Наступил уже поздний вечер, когда во дворе послышались шаги сына. Мать встретила его у порога. Помогла ему раздеться и тут же не удержалась от упрека:
– Все‑таки выпили? А нельзя было обойтись без нее?
– Ну мама! Такая передача – и не обмыть ее…
– Ладно, бог с ней, с выпивкой! Верно говорят: победителей не судят. Что с Мариной? Проводили ее?
– Конечно, еще как. Но на последний самолет все же успели.
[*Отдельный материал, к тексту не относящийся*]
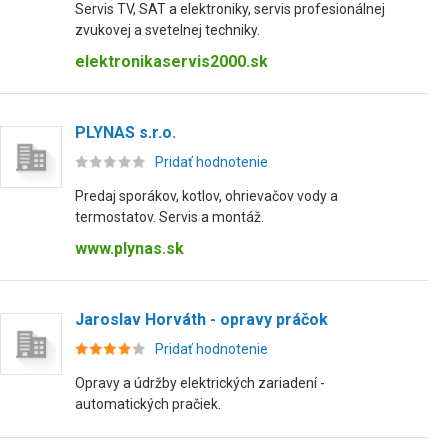
Servis TV, SAT a elektroniky, servis profesionálnej
zvukovej a svetelnej techniky.
elektronikaservis2000.sk
PLYNAS s.r.o.
Pridať hodnotenie
Predaj sporákov, kotlov, ohrievačov vody a
termostatov. Servis a montáž.
www.plynas.sk
Jaroslav Horváth - opravy práčok
Pridať hodnotenie
Opravy a údržby elektrických zariadení -
automatických pračiek.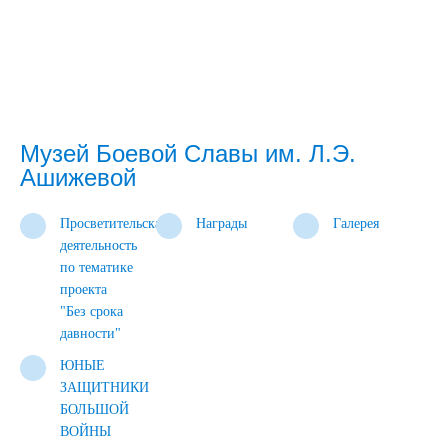
Музей Боевой Славы им. Л.Э.
Ашижевой
Просветительская
Награды
Галерея
деятельность
по тематике
проекта
"Без срока
давности"
ЮНЫЕ
ЗАЩИТНИКИ
БОЛЬШОЙ
ВОЙНЫ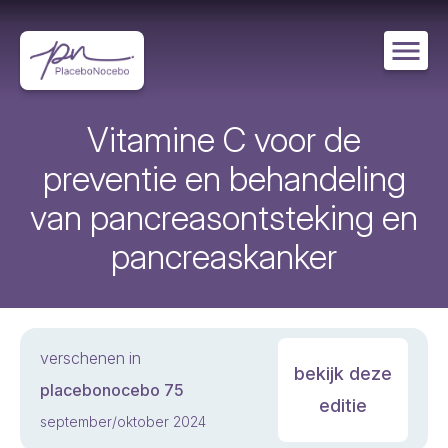
Overslaan
en
naar
de
inhoud
gaan
Vitamine C voor de
preventie en behandeling
van pancreasontsteking en
pancreaskanker
verschenen in
bekijk deze
placebonocebo 75
editie
september/oktober 2024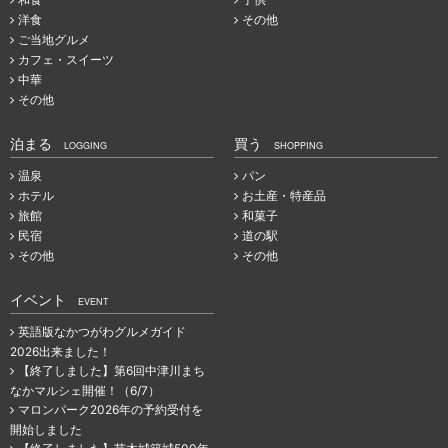
洋食
その他
ご当地グルメ
カフェ・スイーツ
中華
その他
泊まる
買う
LOGGING
SHOPPING
温泉
パン
ホテル
お土産・特産品
旅館
和菓子
民宿
道の駅
その他
その他
イベント
EVENT
英語版なかつがわグルメガイド
2026出来ました！
【終了しました】第6回中津川まち
なかマルシェ開催！（6/7）
マロンパーク2026年の予約受付を
開始しました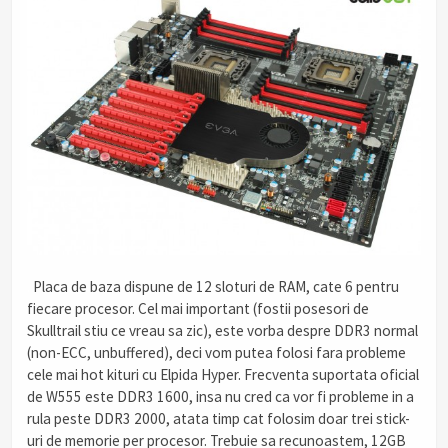
.
Placa de baza dispune de 12 sloturi de RAM, cate 6 pentru
fiecare procesor. Cel mai important (fostii posesori de
Skulltrail stiu ce vreau sa zic), este vorba despre DDR3 normal
(non-ECC, unbuffered), deci vom putea folosi fara probleme
cele mai hot kituri cu Elpida Hyper. Frecventa suportata oficial
de W555 este DDR3 1600, insa nu cred ca vor fi probleme in a
rula peste DDR3 2000, atata timp cat folosim doar trei stick-
uri de memorie per procesor. Trebuie sa recunoastem, 12GB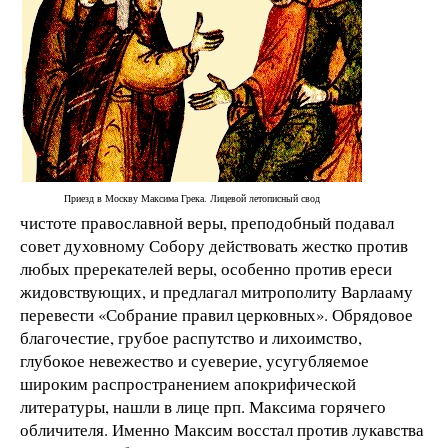
Приезд в Москву Максима Грека. Лицевой летописный свод
чистоте православной веры, преподобный подавал
совет духовному Собору действовать жестко против
любых пререкателей веры, особенно против ереси
жидовствующих, и предлагал митрополиту Варлааму
перевести «Собрание правил церковных». Обрядовое
благочестие, грубое распутство и лихоимство,
глубокое невежество и суеверие, усугубляемое
широким распространением апокрифической
литературы, нашли в лице прп. Максима горячего
обличителя. Именно Максим восстал против лукавства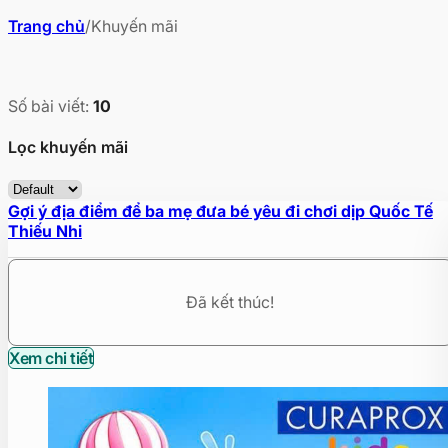
Trang chủ
/
Khuyến mãi
Số bài viết:
10
Lọc khuyến mãi
Gợi ý địa điểm để ba mẹ đưa bé yêu đi chơi dịp Quốc Tế
Thiếu Nhi
Đã kết thúc!
Xem chi tiết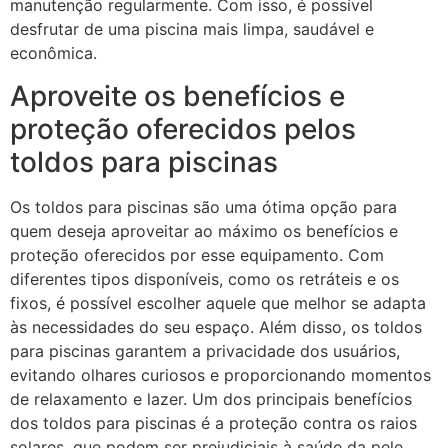
manutenção regularmente. Com isso, é possível
desfrutar de uma piscina mais limpa, saudável e
econômica.
Aproveite os benefícios e
proteção oferecidos pelos
toldos para piscinas
Os toldos para piscinas são uma ótima opção para
quem deseja aproveitar ao máximo os benefícios e
proteção oferecidos por esse equipamento. Com
diferentes tipos disponíveis, como os retráteis e os
fixos, é possível escolher aquele que melhor se adapta
às necessidades do seu espaço. Além disso, os toldos
para piscinas garantem a privacidade dos usuários,
evitando olhares curiosos e proporcionando momentos
de relaxamento e lazer. Um dos principais benefícios
dos toldos para piscinas é a proteção contra os raios
solares, que podem ser prejudiciais à saúde da pele.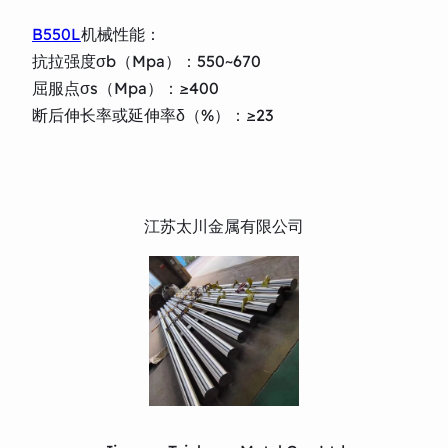
B550L
机械性能：
抗拉强度σb（Mpa）：550~670
屈服点σs（Mpa）：≥400
断后伸长率或延伸率δ（%）：≥23
江苏太川金属有限公司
А вот к нам заехать времени не осталось, извини, мама.
– Давай пройдем в комнату, сядем на диван, и ты спокойно мне все расскажешь.
– А что рассказывать? – Александр устроился на диване, прижавшись к матери. – Ты же видела передачу? Ну, значит, все знаешь. А дальше… Когда передача закончилась, телевизионщики пригласили всех на чай. Но мы вежливо отказались, сославшись на то, что Марине нужно срочно возвращаться в Москву. И ушли, поймали машину и поехали в «Горный хрусталь»… – Но, по‑моему, это очень дорогой ресторан…
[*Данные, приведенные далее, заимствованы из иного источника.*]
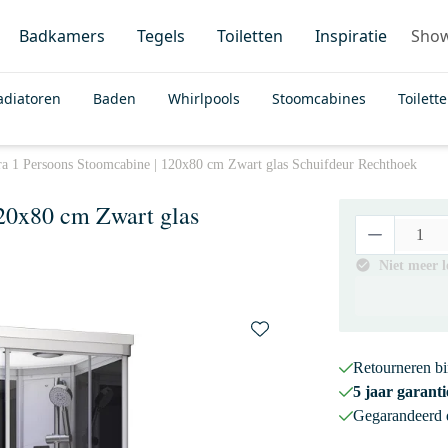
Badkamers
Tegels
Toiletten
Inspiratie
Sho
adiatoren
Baden
Whirlpools
Stoomcabines
Toilett
a 1 Persoons Stoomcabine | 120x80 cm Zwart glas Schuifdeur Rechthoek
20x80 cm Zwart glas
Niet meer 
Retourneren b
5 jaar garanti
Gegarandeerd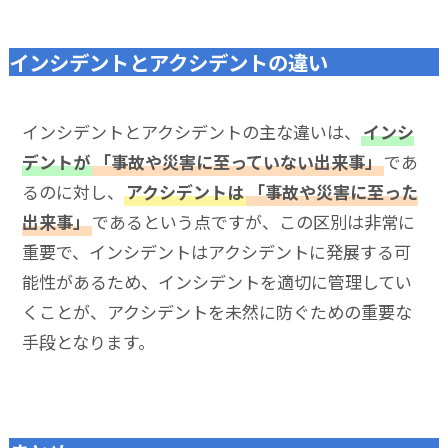
インシデントとアクシデントの違い
インシデントとアクシデントの主な違いは、
インシ
デントが
「事故や災害に至っていない出来事」
であ
るのに対し、
アクシデントは
「事故や災害に至った
出来事」
であるという点ですが、この区別は非常に
重要で、インシデントはアクシデントに発展する可
能性があるため、インシデントを適切に管理してい
くことが、アクシデントを未然に防ぐための重要な
手段となります。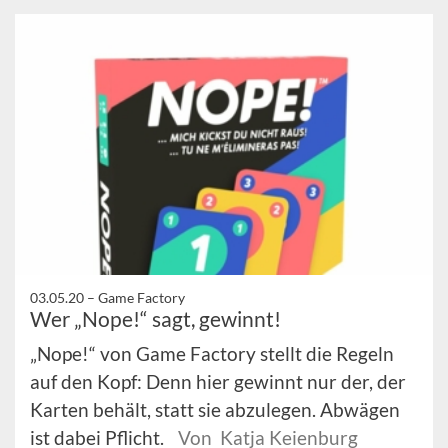
03.05.20 –
Game Factory
Wer „Nope!“ sagt, gewinnt!
„Nope!“ von Game Factory stellt die Regeln
auf den Kopf: Denn hier gewinnt nur der, der
Karten behält, statt sie abzulegen. Abwägen
ist dabei Pflicht.
Von Katja Keienburg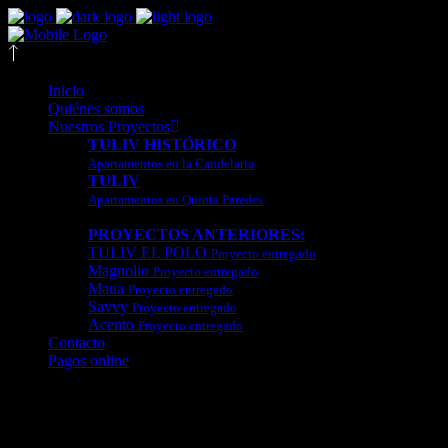
Inicio
Quiénes somos
Nuestros Proyectos
TULIV HISTÓRICO
Apartamentos en la Candelaria
TULIV
Apartamentos en Quinta Paredes
PROYECTOS ANTERIORES:
TULIV EL POLO
Proyecto entregado
Magnolio
Proyecto entregado
Maua
Proyecto entregado
Savvy
Proyecto entregado
Acento
Proyecto entregado
Contacto
Pagos online
Política de Tratamiento de Datos Personal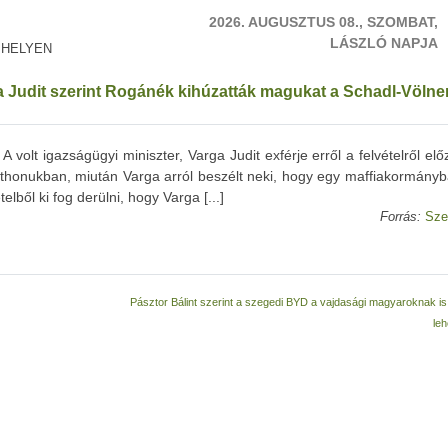
2026. AUGUSZTUS 08., SZOMBAT,
LÁSZLÓ NAPJA
 HELYEN
a Judit szerint Rogánék kihúzatták magukat a Schadl-Völne
volt igazságügyi miniszter, Varga Judit exférje erről a felvételről el
tthonukban, miután Varga arról beszélt neki, hogy egy maffiakormányb
elből ki fog derülni, hogy Varga [...]
Forrás:
Sze
Pásztor Bálint szerint a szegedi BYD a vajdasági magyaroknak i
le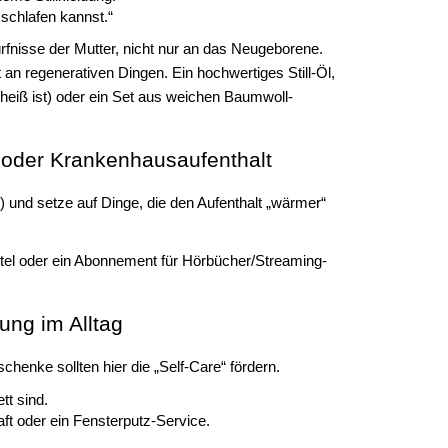
schlafen kannst.“
nisse der Mutter, nicht nur an das Neugeborene.
 an regenerativen Dingen. Ein hochwertiges Still-Öl,
heiß ist) oder ein Set aus weichen Baumwoll-
t oder Krankenhausaufenthalt
 und setze auf Dinge, die den Aufenthalt „wärmer“
tel oder ein Abonnement für Hörbücher/Streaming-
ung im Alltag
enke sollten hier die „Self-Care“ fördern.
t sind.
ft oder ein Fensterputz-Service.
– Но не в «Утюг» же Марину вести? Там засиделись, о чем только не говорили! Глянули на часы, а, оказалось, до последнего рейса на Москву остался час. Но попался лихой частник, за полчаса довез нас до Савино.
– Расплатиться‑то хоть успели? – осторожно поинтересовалась мать.
– Понял, что тебя волнует. Мы с Леней скинулись, хотели расплатиться, но Марина категорично запретила нам это делать. Чуть не поссорились даже. Пришлось ей уступить.
– Ну, за такую охапку роз можно и ресторан оплатить, – не унималась мать.
– Ты все о деньгах! С тобой невозможно разговаривать.
– Прости, о деньгах больше не буду вспоминать. Но такие розы, с ума можно сойти…
– Леня достал по блату из каких‑то, кажется, обкомовских теплиц. Продали за полцены, когда узнали, что он работает у Гуриненко первым заместителем. Так уважают Григория Павловича.
– Вы, конечно, оба молодцы, особенно Леня. Так все развернул и, когда понял, что перегнул палку, умудрился расстаться по‑хорошему. Как вы с телевизионщиками распрощались? Неужели они не обиделись?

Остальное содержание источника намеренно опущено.